Chapter Concept Check Answers
Concept Check 1
- Teratogens are agents such as drugs, viruses, and diseases and conditions such as malnutrition that impair prenatal development and lead to birth defects or even death. Thus, they are not due to heredity (nature). They are prenatal environmental factors, and therefore their effects are due to nurture.
- Habituation, a decrease in physiological responding to a stimulus once it becomes familiar, is used to determine what stimuli an infant can perceptually discriminate. The inference is that if an infant looks longer at a new stimulus than an old one, then the infant must be able to perceive the difference. In addition to looking, researchers use other measures such as changes in the rates of sucking on a pacifier and the infant’s heart rate.
Concept Check 2
- Overextension and underextension in language development involve using a word too broadly or too narrowly, respectively. Through experience we learn to extend a word’s meaning correctly. Overextension can be viewed as overassimilation—incorrectly attempting to assimilate the new object into the existing schema for the word when accommodation is necessary. Underextension can be viewed as underassimilation—failing to assimilate the new object into the existing schema for the word. In overextension, the child assimilates when he needs to accommodate, and in underextension, the child does not assimilate when he needs to assimilate.

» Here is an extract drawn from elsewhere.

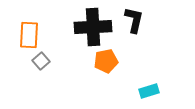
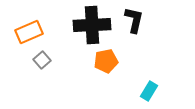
black cross: moved 1 px left, 2 px up
orange rectangle: moved 3 px up; rotated 64 degrees clockwise
gray square: moved 1 px right, 1 px up
cyan rectangle: rotated 42 degrees counterclockwise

- A child who thought that a pizza cut into eight slices was more than the same pizza cut into six slices would be in the preoperational stage, because she is not demonstrating knowledge of conservation. She is centering her attention on the number of slices and not the size of the slices.
- Together these two concepts, zone of proximal development and scaffolding, comprise a teaching method. First, the zone of proximal development (the difference between what a child can actually do and what the child could do with help) is determined. Then scaffolding (adjusting the level of help in relation to the child’s level of performance) is used to structure and guide the learning to the upper level of the child’s zone of proximal development.
- In a cross-sectional study, groups of participants of different ages are studied at one point in time. In a longitudinal study, one group of participants is studied at many different points in time as the group ages. The cross-sectional method is less time-consuming and expensive but subject to cohort effects created by factors unique to each generation in the study. Because the same participants are tested at different ages, the longitudinal method is not subject to such effects; but due to participant attrition, sample-group changes over time may impact the results.
Concept Check 3
- The response indicates that Heinz should not steal the drug because he would be caught and sent to jail—punished. Even if he weren’t caught, his conscience would punish him. Thus, Kohlberg would classify this explanation for not stealing the drug as reflective of Stage 1 (punishment orientation) in which people comply with rules in order to avoid punishment.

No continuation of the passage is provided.